** EXTRACTED INFORMATION follows **

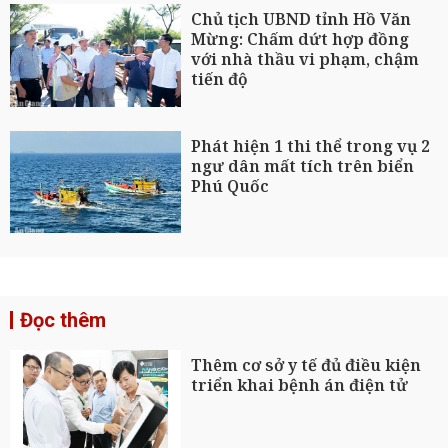
Chủ tịch UBND tỉnh Hồ Văn
Mừng: Chấm dứt hợp đồng
với nhà thầu vi phạm, chậm
tiến độ
Phát hiện 1 thi thể trong vụ 2
ngư dân mất tích trên biển
Phú Quốc
Đọc thêm
Thêm cơ sở y tế đủ điều kiện
triển khai bệnh án điện tử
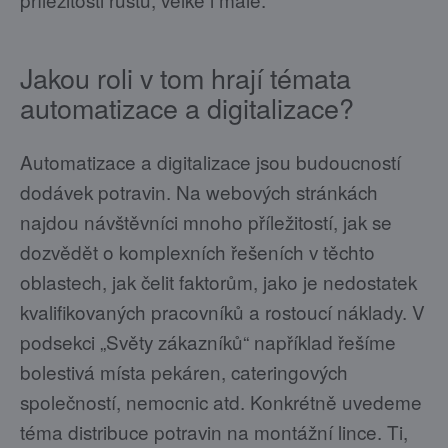
Jakou roli v tom hrají témata
automatizace a digitalizace?
Automatizace a digitalizace jsou budoucností
dodávek potravin. Na webových stránkách
najdou návštěvníci mnoho příležitostí, jak se
dozvědět o komplexních řešeních v těchto
oblastech, jak čelit faktorům, jako je nedostatek
kvalifikovaných pracovníků a rostoucí náklady. V
podsekci „Světy zákazníků“ například řešíme
bolestivá místa pekáren, cateringových
společností, nemocnic atd. Konkrétně uvedeme
téma distribuce potravin na montážní lince. Ti,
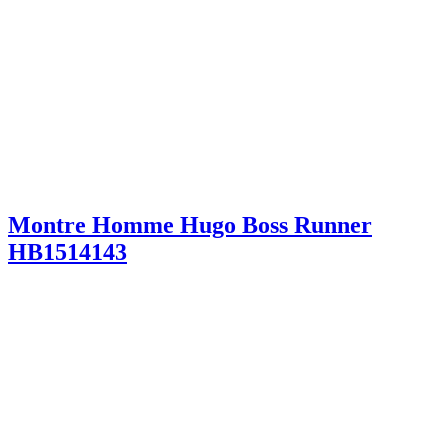
Montre Homme Hugo Boss Runner
HB1514143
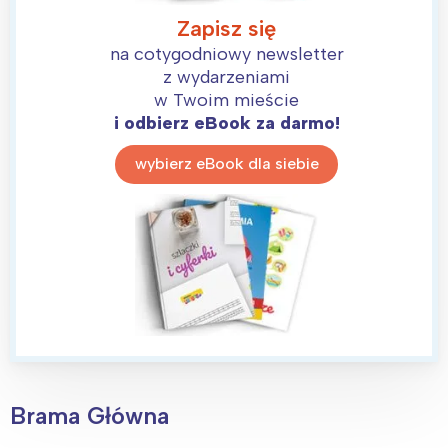
Zapisz się
na cotygodniowy newsletter
z wydarzeniami
w Twoim mieście
i odbierz eBook za darmo!
wybierz eBook dla siebie
Brama Główna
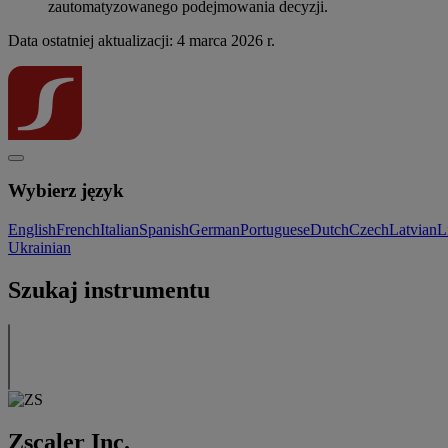
zautomatyzowanego podejmowania decyzji.
Data ostatniej aktualizacji: 4 marca 2026 r.
Wybierz język
English
French
Italian
Spanish
German
Portuguese
Dutch
Czech
Latvian
L
Ukrainian
Szukaj instrumentu
Zscaler Inc.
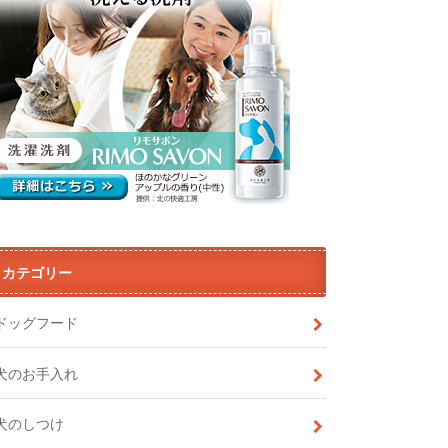
カテゴリー
ドッグフード
犬のお手入れ
犬のしつけ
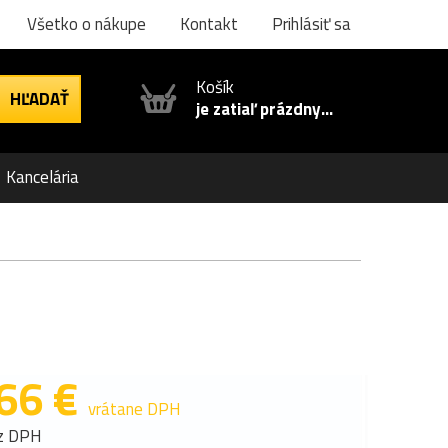
Všetko o nákupe
Kontakt
Prihlásiť sa
Košík
je zatiaľ prázdny...
Kancelária
66 €
vrátane DPH
z DPH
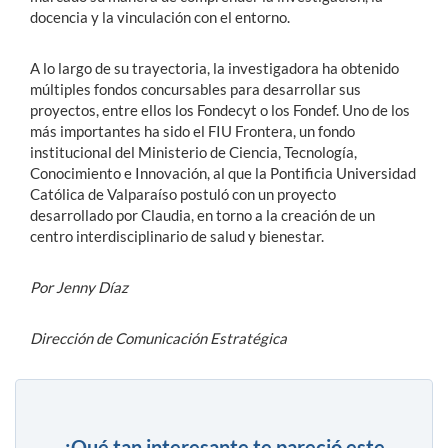
docencia y la vinculación con el entorno.
A lo largo de su trayectoria, la investigadora ha obtenido
múltiples fondos concursables para desarrollar sus
proyectos, entre ellos los Fondecyt o los Fondef. Uno de los
más importantes ha sido el FIU Frontera, un fondo
institucional del Ministerio de Ciencia, Tecnología,
Conocimiento e Innovación, al que la Pontificia Universidad
Católica de Valparaíso postuló con un proyecto
desarrollado por Claudia, en torno a la creación de un
centro interdisciplinario de salud y bienestar.
Por Jenny Díaz
Dirección de Comunicación Estratégica
¿Qué tan interesante te pareció este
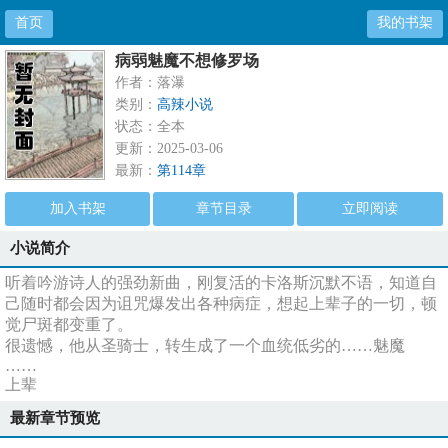
首页
我的书架
病弱魅魔不想修罗场
作者：落瀑
类别：
高辣小说
状态：全本
更新：2025-03-06
最新：
第114章
加入书架
章节目录
立即阅读
小说简介
听着吟游诗人的强劲新曲，刚复活的卡洛斯沉默不语，知道自
己随时都会因为诅咒爆发出各种病症，想起上辈子的一切，顿
觉尸斑都变重了。
很遗憾，他从圣骑士，转生成了一个血统低劣的……魅魔
……
上辈
最新章节预览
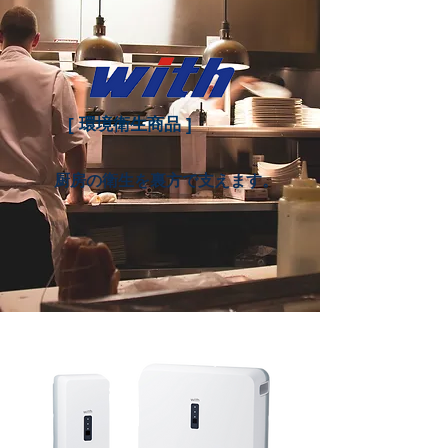
[ 環境衛生商品 ]
​厨房の衛生を裏方で支えます。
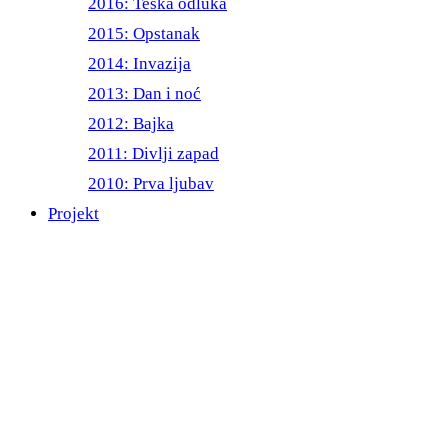
2016: Teška odluka
2015: Opstanak
2014: Invazija
2013: Dan i noć
2012: Bajka
2011: Divlji zapad
2010: Prva ljubav
Projekt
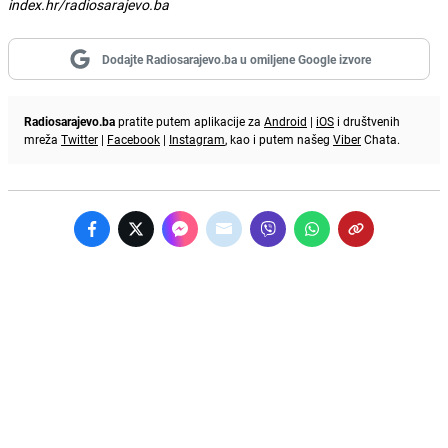
index.hr/radiosarajevo.ba
Dodajte Radiosarajevo.ba u omiljene Google izvore
Radiosarajevo.ba
pratite putem aplikacije za
Android
|
iOS
i društvenih
mreža
Twitter
|
Facebook
|
Instagram
, kao i putem našeg
Viber
Chata.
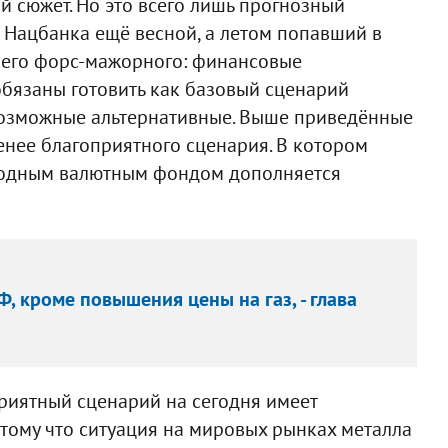
 сюжет. Но это всего лишь прогнозный
 Нацбанка ещё весной, а летом попавший в
ичего форс-мажорного: финансовые
обязаны готовить как базовый сценарий
 возможные альтернативные. Выше приведённые
енее благоприятного сценария. В котором
родным валютным фондом дополняется
, кроме повышения цены на газ, - глава
приятный сценарий на сегодня имеет
тому что ситуация на мировых рынках металла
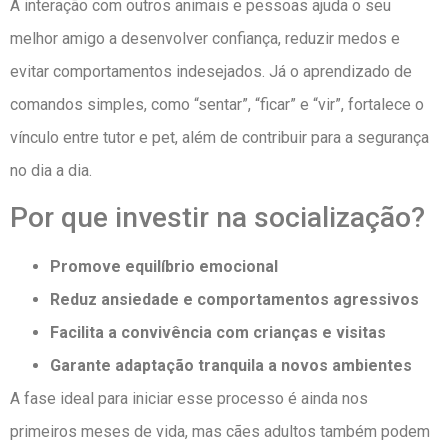
A interação com outros animais e pessoas ajuda o seu
melhor amigo a desenvolver confiança, reduzir medos e
evitar comportamentos indesejados. Já o aprendizado de
comandos simples, como “sentar”, “ficar” e “vir”, fortalece o
vínculo entre tutor e pet, além de contribuir para a segurança
no dia a dia.
Por que investir na socialização?
Promove equilíbrio emocional
Reduz ansiedade e comportamentos agressivos
Facilita a convivência com crianças e visitas
Garante adaptação tranquila a novos ambientes
A fase ideal para iniciar esse processo é ainda nos
primeiros meses de vida, mas cães adultos também podem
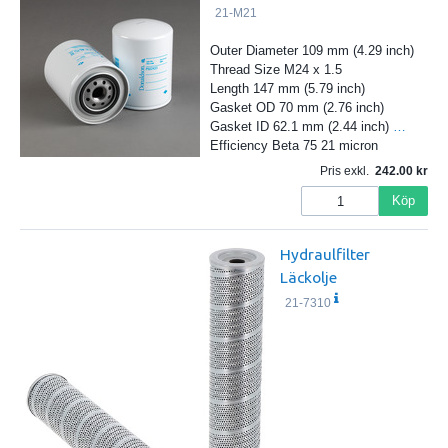
21-M21
Outer Diameter 109 mm (4.29 inch)
Thread Size M24 x 1.5
Length 147 mm (5.79 inch)
Gasket OD 70 mm (2.76 inch)
Gasket ID 62.1 mm (2.44 inch)
…
Efficiency Beta 75 21 micron
Pris exkl.
242.00
Köp
Hydraulfilter
Läckolje
21-7310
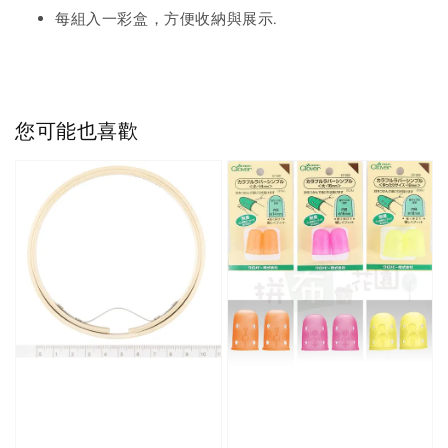
每組入一彩盒，方便收納與展示.
您可能也喜歡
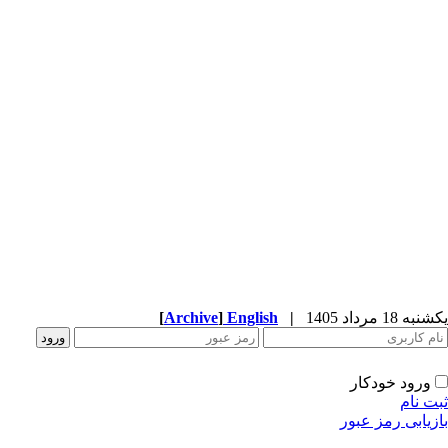
یکشنبه 18 مرداد 1405
|
English
]
Archive
[
ورود خودکار
ثبت نام
بازیابی رمز عبور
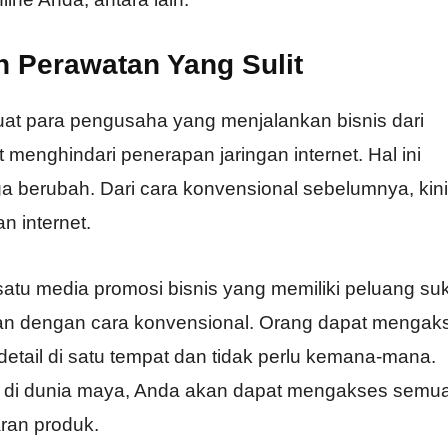
 Perawatan Yang Sulit
t para pengusaha yang menjalankan bisnis dari
 menghindari penerapan jaringan internet. Hal ini
a berubah. Dari cara konvensional sebelumnya, kini
n internet.
atu media promosi bisnis yang memiliki peluang su
gkan dengan cara konvensional. Orang dapat mengak
etail di satu tempat dan tidak perlu kemana-mana.
 di dunia maya, Anda akan dapat mengakses semu
ran produk.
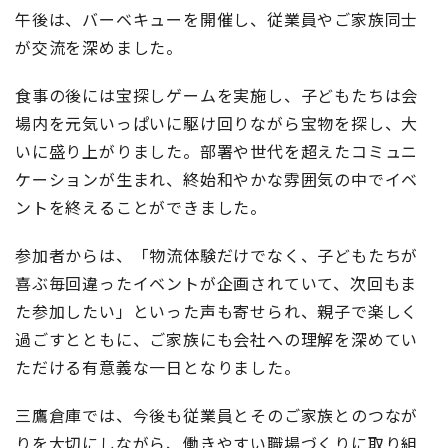
午後は、バーベキューを開催し、従業員やご家族同士
が交流を深めました。
食事の後には宝探しゲームを実施し、子どもたちは会
場内を元気いっぱいに駆け回りながら宝物を探し、大
いに盛り上がりました。部署や世代を超えたコミュニ
ケーションが生まれ、終始和やかな雰囲気の中でイベ
ントを終えることができました。
参加者からは、「物流体験だけでなく、子どもたちが
喜ぶ毎回違ったイベントが企画されていて、次回もま
た参加したい」といった声も寄せられ、親子で楽しく
過ごすとともに、ご家族にも会社への理解を深めてい
ただける有意義な一日となりました。
三鷹倉庫では、今後も従業員とそのご家族とのつなが
りを大切にしながら、働きやすい職場づくりに取り組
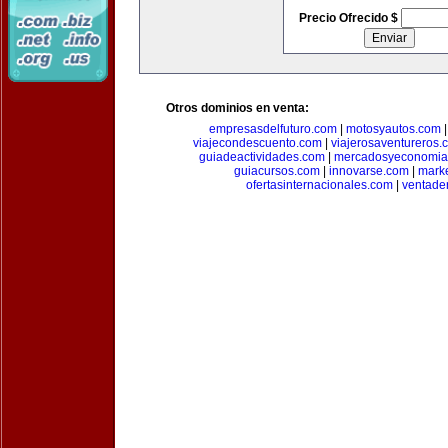
Precio Ofrecido $
Otros dominios en venta:
empresasdelfuturo.com
|
motosyautos.com
viajecondescuento.com
|
viajerosaventureros.
guiadeactividades.com
|
mercadosyeconomia
guiacursos.com
|
innovarse.com
|
marke
ofertasinternacionales.com
|
ventade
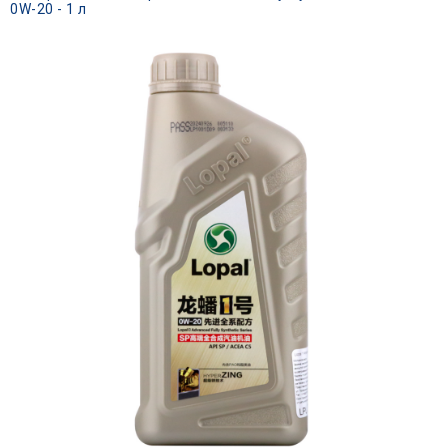
0W-20 - 1 л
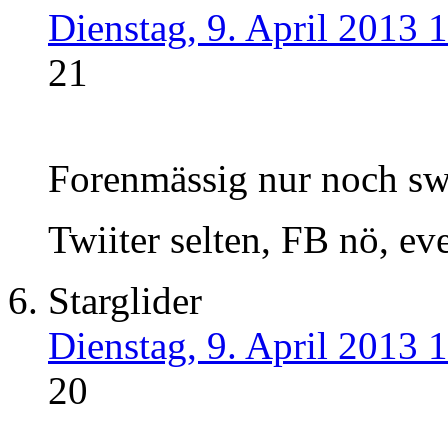
Dienstag, 9. April 2013 
21
Forenmässig nur noch sw
Twiiter selten, FB nö, ev
Starglider
Dienstag, 9. April 2013 
20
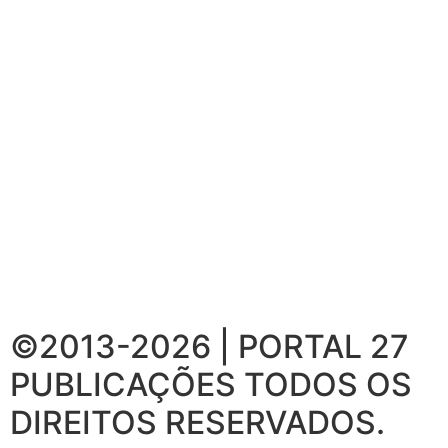
©2013-2026 | PORTAL 27
PUBLICAÇÕES
TODOS OS
DIREITOS RESERVADOS.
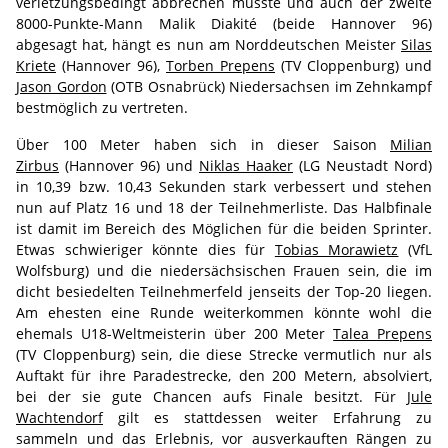
verletzungsbedingt abbrechen musste und auch der zweite
8000-Punkte-Mann Malik Diakité (beide Hannover 96)
abgesagt hat, hängt es nun am Norddeutschen Meister
Silas
Kriete
(Hannover 96),
Torben Prepens
(TV Cloppenburg) und
Jason Gordon
(OTB Osnabrück) Niedersachsen im Zehnkampf
bestmöglich zu vertreten.
Über 100 Meter haben sich in dieser Saison
Milian
Zirbus
(Hannover 96) und
Niklas Haaker
(LG Neustadt Nord)
in 10,39 bzw. 10,43 Sekunden stark verbessert und stehen
nun auf Platz 16 und 18 der Teilnehmerliste. Das Halbfinale
ist damit im Bereich des Möglichen für die beiden Sprinter.
Etwas schwieriger könnte dies für
Tobias Morawietz
(VfL
Wolfsburg) und die niedersächsischen Frauen sein, die im
dicht besiedelten Teilnehmerfeld jenseits der Top-20 liegen.
Am ehesten eine Runde weiterkommen könnte wohl die
ehemals U18-Weltmeisterin über 200 Meter
Talea Prepens
(TV Cloppenburg) sein, die diese Strecke vermutlich nur als
Auftakt für ihre Paradestrecke, den 200 Metern, absolviert,
bei der sie gute Chancen aufs Finale besitzt. Für
Jule
Wachtendorf
gilt es stattdessen weiter Erfahrung zu
sammeln und das Erlebnis, vor ausverkauften Rängen zu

** End of EXTRACTED INFORMATION **

## TASK DESCRIPTION
All lines in the listing above from the line containing "Jakou roli v tom hrají témata" to the line containing "kvalifikovaných pracovníků a", inclusive, should be retyped exactly; no other lines should appear.

## ANSWER TO THE EXERCISE
Jakou roli v tom hrají témata
automatizace a digitalizace?
Automatizace a digitalizace jsou budoucností
dodávek potravin. Na webových stránkách
najdou návštěvníci mnoho příležitostí, jak se
dozvědět o komplexních řešeních v těchto
oblastech, jak čelit faktorům, jako je nedostatek
kvalifikovaných pracovníků a rostoucí náklady. V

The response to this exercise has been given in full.